Tabelle 2 zeigt, wie sich die Einkünfte an der Spitze der US-Einkommenspyramide konzentrieren, wo sich die Einkommen von einem Hundertstel Prozent der US-Bevölkerung innerhalb von nur 29 Jahren um den Faktor 7 erhöht haben. Mit Einkommen von mehr als 12 Millionen Dollar pro Jahr verfügten diese Superreichen - etwa 14.400 Steuererklärungen stehen hier für rund 30.000 Personen - 2007 insgesamt über halb so viel Einkommen wie die untere Hälfte der US-Bevölkerung (rund 150 Millionen Personen) und über etwa zwei Drittel so viel wie die untere Hälfte der Menschheit (etwa 3,3 Milliarden Menschen). Diese Daten stützen meine Hypothese, dass die zunehmende Marginalisierung der Armen die Kehrseite eines massiven Trends der Beeinflussung der Spielregeln ist, der eine gewaltige Spirale der Ungleichheit in Gang setzt, der Kuznets-Kurve (nach der das Einkommensungleichgewicht eines sich entwickelnden Staates in späteren Phasen wieder abnimmt) in dramatischer Weise zum Trotz. Winzige Eliten in den mächtigeren Ländern beeinflussen ihre Regierungen, die Regulierungen auf die supranationale Ebene zu verlagern, wo sie von demokratischer Verantwortung entbunden sind und sie so zu verändern, dass sie zum eigenen Vorteil dieser Eliten formuliert und angewendet werden können. Sind diese Bemühungen erfolgreich, erlangen diese Eliten ökonomische und politische Macht, was sie noch besser in die Lage versetzt, jene Regierungen, die auf der internationalen Bühne von Bedeutung sind, zu ihrem eigenen Gunsten zu beeinflussen.
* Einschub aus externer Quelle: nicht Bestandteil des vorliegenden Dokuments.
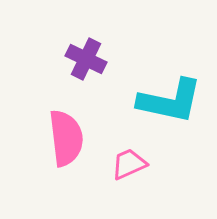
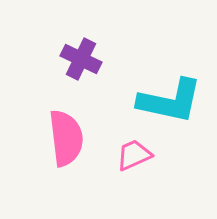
purple cross: moved 5 px left
pink trapezoid: moved 5 px right, 9 px up
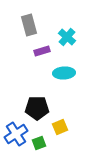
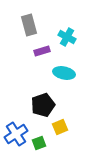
cyan cross: rotated 12 degrees counterclockwise
cyan ellipse: rotated 15 degrees clockwise
black pentagon: moved 6 px right, 3 px up; rotated 20 degrees counterclockwise
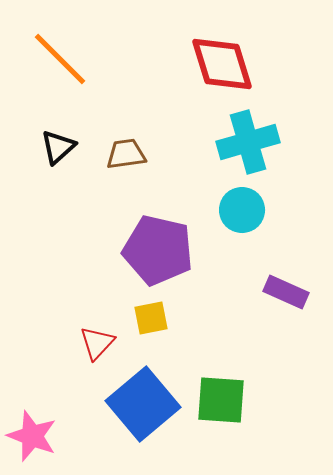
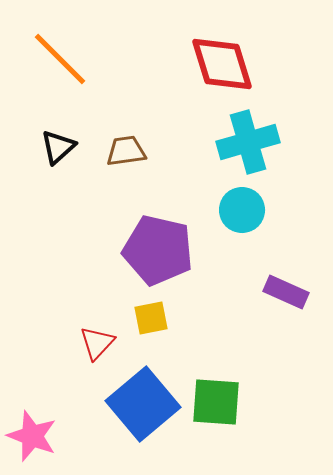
brown trapezoid: moved 3 px up
green square: moved 5 px left, 2 px down
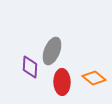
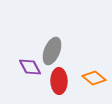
purple diamond: rotated 30 degrees counterclockwise
red ellipse: moved 3 px left, 1 px up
Die ökonomische Polarisierung in den USA und die konsequente ökonomische und politische Marginalisierung der ärmeren 90% der US-Bevölkerung illustrieren, dass die Zunahme ökonomischer Ungleichheit heute vor allem an der wachsenden intra-nationalen Ungleichheit liegt, die - natürlich auch durch inländische Faktoren beeinflusst und durch den inländischen politischen Prozess veränderbar - von der WTO-Globalisierung der letzten beiden Jahrzehnte begünstigt und vorangetrieben wurde und wird. Der Prozess bringt nicht nur eine Marginalisierung der Armen der ganzen Welt mit sich, sondern auch eine rapide Erosion der Demokratie in vielen Staaten, die noch vor 30 oder 40 Jahren wesentlich demokratischer waren als heute. Diese Erosion der Demokratie, vor allem in den Vereinigten Staaten, ist nicht im Interesse der ärmeren 90% der US-Bevölkerung, die durchaus die politische Macht haben, durch die Beschränkung der enormen Auswirkungen des Geldeinflusses auf die inländische Gesetzgebung und die Gestaltung der US-Außenpolitik (vor allem in Hinblick auf internationale Regeln und Verträge im Zusammenhang mit Handel und Investment) ihr politisches System zu demokratisieren.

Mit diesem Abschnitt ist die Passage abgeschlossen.